Sur le dos de la tortue

 Sur le dos de la tortue
Revue culturelle amérindienne
Le Sert
07520 La Farre
France

Directeur de publication ; Manuel Van Thienen

Revue à parution irrégulière consacrée aux cultures " menacées de disparition ", de tradition orale souvent chamanique, en particulier amérindiennes mais aussi aborigènes, papoues etc… Des articles de fond sur les rapport de force entre les cultures, le respect des minorités, le droit de peuples à l’autonomie, les religions amérindiennes, les problèmes sociaux des réserves. Des textes littéraires, des poèmes, BEAUCOUP de poèmes. 

Sur le dos de la tortue n°27

Sept poètes de Papouasie Nouvelle Guinée : 3 hommes et 4 femmes. Un long texte d’Apisai Enos, premier écrivain papou. Un autre de Ben Nakin : Papa maudissait le jour où il donna la vie/ alors que l’oiseau esprit chassait la nuit dernière / et qu’il était cloué au lit./ Ci-gît une victime/ comme le souvenir du cri de l’oiseau-esprit/ Oh ne pourrions-nous vivre notre vie naturelle en paix./

Un article passionnant sur le rêve américain opposé au rêve indien, de Stephen Cornell, professeur de sociologie à Harvard University. Il compare entre autres la culture Cheyenne et Crow. Chez les premiers, la réussite collective prime sur la réussite individuelle, les bénéfices sont partagés par la communauté. Ils sont moins sensibles au rêve capitaliste.

Le sociologue compare aussi le statut des noirs à celui des indiens et l’enjeu de leur exploitation. Les Blancs ont toujours convoité le territoire des Indiens d’une part et la main d’œuvre des Noirs d’autre part.. L’oppression de ces deux peuples est donc vécue différemment.

Pour clôturer des poèmes d’auteurs amérindiens qui révèlent leur double culture, leur métissage de tradition et de modernité, dans amérindien, il y a indien mais aussi américain. :

3 heures du matin/ à l’aéroport d’Albuquerque/ cherchant un vol/ pour Oraibi-le-vieux, troisième Mesa/ (…) et l’employé qui ne sait pas/ que Troisième Mesa/ est au centre du monde/ et que nous ne sommes / que deux indiens/ qui, à trois heures du matin cherchent à rentrer chez eux. Joy Harjo.

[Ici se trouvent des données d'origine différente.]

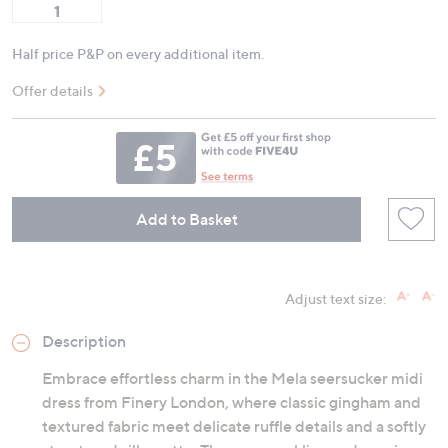
Half price P&P on every additional item.
Offer details
Add to Basket
Adjust text size:
Description
Embrace effortless charm in the Mela seersucker midi
dress from Finery London, where classic gingham and
textured fabric meet delicate ruffle details and a softly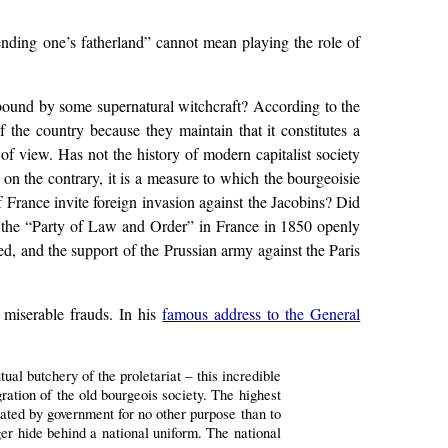
fending one’s fatherland” cannot mean playing the role of
ellbound by some supernatural witchcraft? According to the
of the country because they maintain that it constitutes a
of view. Has not the history of modern capitalist society
t on the contrary, it is a measure to which the bourgeoisie
 France invite foreign invasion against the Jacobins? Did
t the “Party of Law and Order” in France in 1850 openly
d, and the support of the Prussian army against the Paris
s miserable frauds. In his
famous address to the General
ual butchery of the proletariat – this incredible
ration of the old bourgeois society. The highest
ated by government for no other purpose than to
nger hide behind a national uniform. The national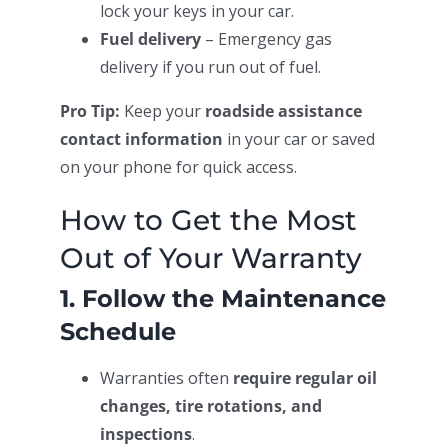
lock your keys in your car.
Fuel delivery
– Emergency gas
delivery if you run out of fuel.
Pro Tip:
Keep your
roadside assistance
contact information
in your car or saved
on your phone for quick access.
How to Get the Most
Out of Your Warranty
1. Follow the Maintenance
Schedule
Warranties often
require regular oil
changes, tire rotations, and
inspections
.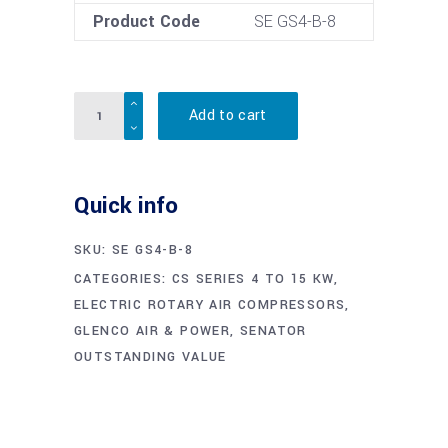
Product Code
SE GS4-B-8
Quantity
Add to cart
Quick info
SKU:
SE GS4-B-8
CATEGORIES:
CS SERIES 4 TO 15 KW
,
ELECTRIC ROTARY AIR COMPRESSORS
,
GLENCO AIR & POWER
,
SENATOR
OUTSTANDING VALUE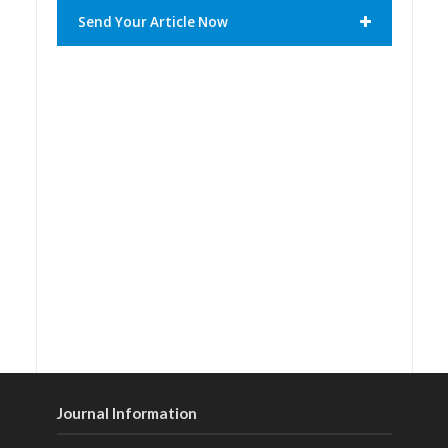
Send Your Article Now
Journal Information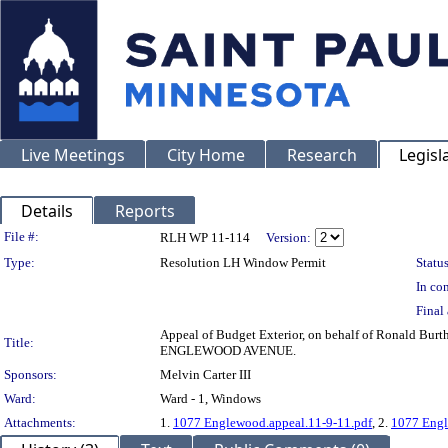
Live Meetings
City Home
Research
Legisl
Details
Reports
Legislation Details
File #:
RLH WP 11-114
Version:
Type:
Resolution LH Window Permit
Status
In con
Final 
Appeal of Budget Exterior, on behalf of Ronald Bu
Title:
ENGLEWOOD AVENUE.
Sponsors:
Melvin Carter III
Ward:
Ward - 1, Windows
Attachments:
1.
1077 Englewood.appeal.11-9-11.pdf
, 2.
1077 Engl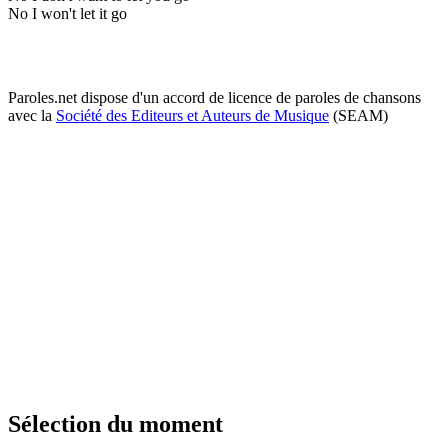
No I won't let it go
Paroles.net dispose d'un accord de licence de paroles de chansons
avec la
Société des Editeurs et Auteurs de Musique
(SEAM)
Sélection du moment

Mon corps est la seule lumière de la nuit./ A part cela, ma vie n’est rien./
J’appartiens pour toujours / à ces murs d’ossements.
Sandi Nelson.

La pluie bleue/ tombe calme/ ne divulgue/ rien – ne montre à personne/ que j’ai froid/ sur cette terre/ je chante des chants/ jamais entendus/ par ceux qui sont/ incapables/ de/ créer ou de se souvenir/ des chants / dont ils ont la garde. Ray A.Young Bear

 Xavière Remacle


Sur le dos de la tortue n°26

Un hommage à Gogisgi Caroll Arnett, poète cherokee décédé en juillet 97 : 10 pages pour révéler sa poésie révoltée, lucide, désespérée, de résistant à la culture blanche : Quelle que soit votre couleur/ blanc, brun ou rouge, / ça ne cessera jamais/ avant que nous soyons tous morts/ (…) Les amérindiens ont passé 300, peut-être l’entièreté des 500 ans à torcher le cul des Yunegs puisqu’ils ne voulaient ou ne pouvaient pas essuyer le leur/ ayaginetsa ! (…) Sur la route à la sortie de Coweta, chacun avec une bouteille de bière de Miller plantée dans la gueule. / Mon plus grand regret : de ne pas avoir eu d’autre appareil photo pour m’en souvenir que celui de la mémoire. IL n’y a pas de paix ici. Mon cœur est à terre.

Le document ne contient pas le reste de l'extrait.